Tak jak już ktoś kiedyś napisał: „Piosenka ma wszelkie predyspozycje do bycia tegorocznym, długofalowym hitem, lądującym w późniejszych podsumowaniach. Jest tu mocny synth-popowy hook przewijający się przez całość, towarzyszący rozmarzonemu śpiewaniu Tessy Murray. Przebity w refrenie najbardziej nawiedzająco-hipnotycznym motywem pierwszej kwarty roku, opartym właściwie na jednej, sugestywnie powtarzanej frazie. So young, so young, so youuung… . Ta nocna, romantyczna ulotność, manifestujący młodzieńcze uniesienia tekst i buszujące po głowie klawisze. Szkoda jedynie, że tak krótko, ale jest na to rada. Ja puszczam sobie dwunasty raz pod rząd.”
Takie piosenki nagrywają ludzie szczęśliwi. Bezpretensjonalność, dla kawałka spod indeksu drugiego na „Pythons” jest słowem kluczem. Kombinacja idyllycznego tekstu o tym „jak zajebistym farciarzem jestem, bo moja dziewczyna wybrała właśnie mnie” z najlżejszą, najbardziej wpadającą w ucho formą słonecznego college-rocka.

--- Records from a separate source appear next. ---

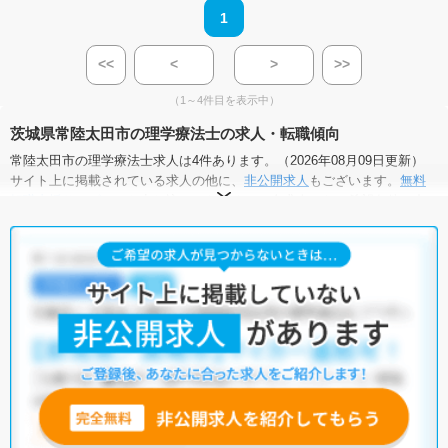
1
<<
<
>
>>
（1～4件目を表示中）
茨城県常陸太田市の理学療法士の求人・転職傾向
常陸太田市の理学療法士求人は4件あります。（2026年08月09日更新）
サイト上に掲載されている求人の他に、
非公開求人
もございます。
無料
転職支援サービス
にお申し込みいただくと、全求人からご希望条件に合
う求人を提案させていただきます。
常陸太田市の理学療法士求人では以下のような条件が人気です。
・
積極採用中
・
残業少なめ
・
託児所・育児補助あり
・
正社員(正職
員)
・
病院
・
介護福祉施設
他の条件でも人気の求人がございますので、「こだわり条件」から検索
いただくか、お気軽にお問い合わせください。
全国の理学療法士求人
から検索いただくことも可能です。
無料転職支援サービス
にお申し込みいただくと、ご希望条件をヒアリン
グした上で求人をご提案いたします。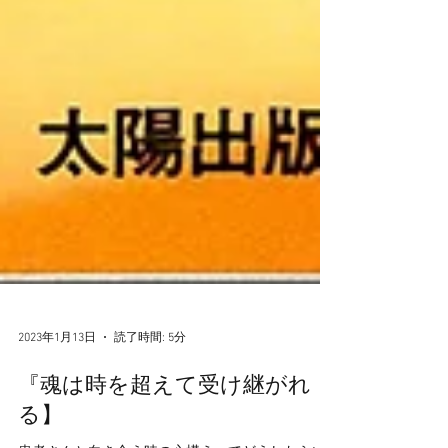
2023年1月13日
読了時間: 5分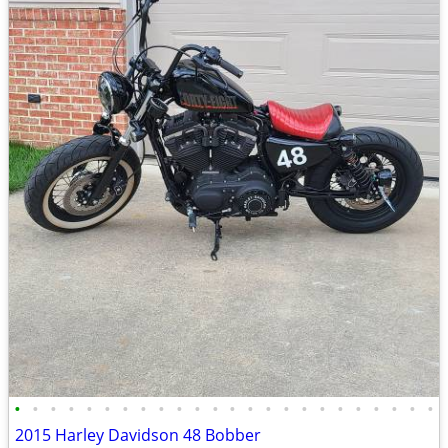
•
•
•
•
•
•
•
•
•
•
•
•
•
•
•
•
•
•
•
•
•
•
•
•
2015 Harley Davidson 48 Bobber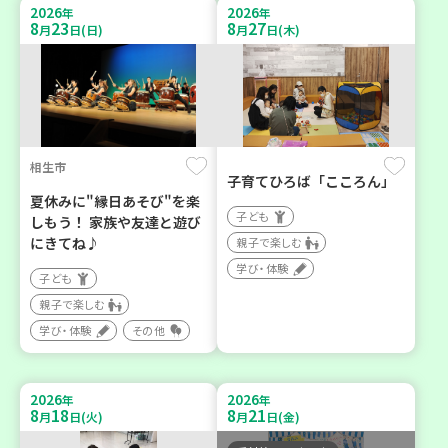
2026
2026
年
年
8
23
8
27
月
日(日)
月
日(木)
相生市
子育てひろば「こころん」
夏休みに"縁日あそび"を楽
子ども
しもう！ 家族や友達と遊び
にきてね♪
親子で楽しむ
学び・体験
子ども
親子で楽しむ
学び・体験
その他
2026
2026
年
年
8
18
8
21
月
日(火)
月
日(金)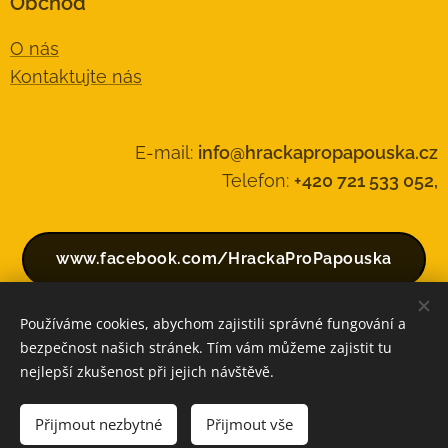
Obchod
O nás
Kontaktujte nás
E-mail:
info@hrackapropapouska.cz
Telefon:
+420 721 533 052,
www.facebook.com/HrackaProPapouska
Používáme cookies, abychom zajistili správné fungování a
bezpečnost našich stránek. Tím vám můžeme zajistit tu
Vytvořeno službou
Webnode
Cookies
nejlepší zkušenost při jejich návštěvě.
Do košíku
Přijmout nezbytné
Přijmout vše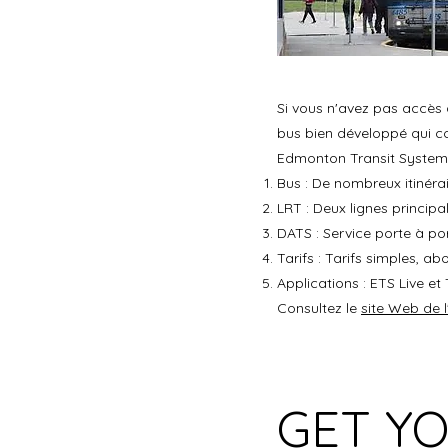
Si vous n'avez pas accès 
bus bien développé qui cou
Edmonton Transit System (
Bus : De nombreux itinérai
LRT : Deux lignes principa
DATS : Service porte à p
Tarifs : Tarifs simples, 
Applications : ETS Live et 
Consultez le
site Web de 
GET YO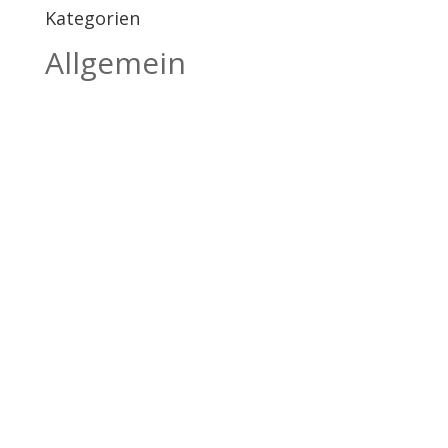
Kategorien
Allgemein
BILDHAUEREI
BÄTSCHER
Kanderstegstrasse 34
3714 Frutigen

Wydawali się zwykłymi wychudzonymi indie-chłopaczkami z jednym, niezłym numerem a la MGMT na koncie, w którym gość śpiewał, że pieprzy romanse, woli podkochiwać się w dziewczynie z Warpaint. Wpadli nagle z datą 2013, aby przygotować kawałek o tak nielogicznej, nieprzystającej do „dzisiejszych czasów” budowie, okazujący się (moim) tegorocznym „I Wanna Be Adored”. W tym właśnie szaleństwie Swim Deep znaleźli metodę, przez całe 5:54 trzymając fason i nie myląc się ani razu.